Given information Block Start

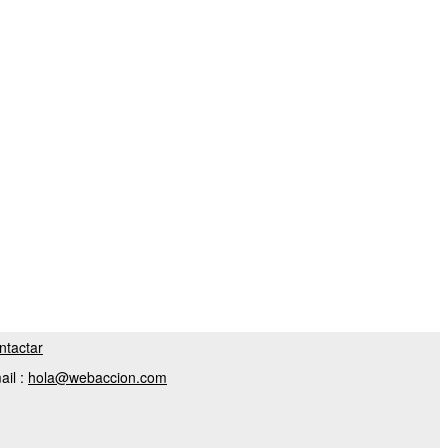
ntactar
ail :
hola@webaccion.com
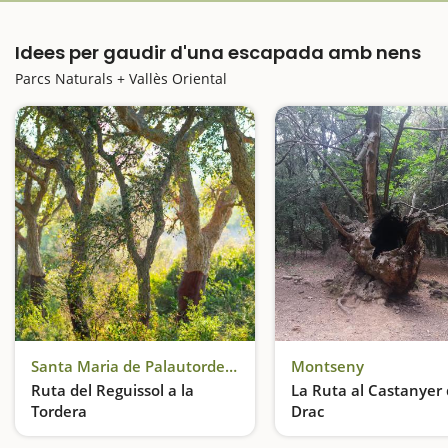
Idees per gaudir d'una escapada amb nens
Parcs Naturals + Vallès Oriental
Santa Maria de Palautordera
Montseny
Ruta del Reguissol a la
La Ruta al Castanyer 
Tordera
Drac
Una excursió envoltada de rius
Un arbre de llegenda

Given information Block End

__Aim of the exercise__
Answer with one number only: how many lines in the listing include "Ruta".

__Solution below__
2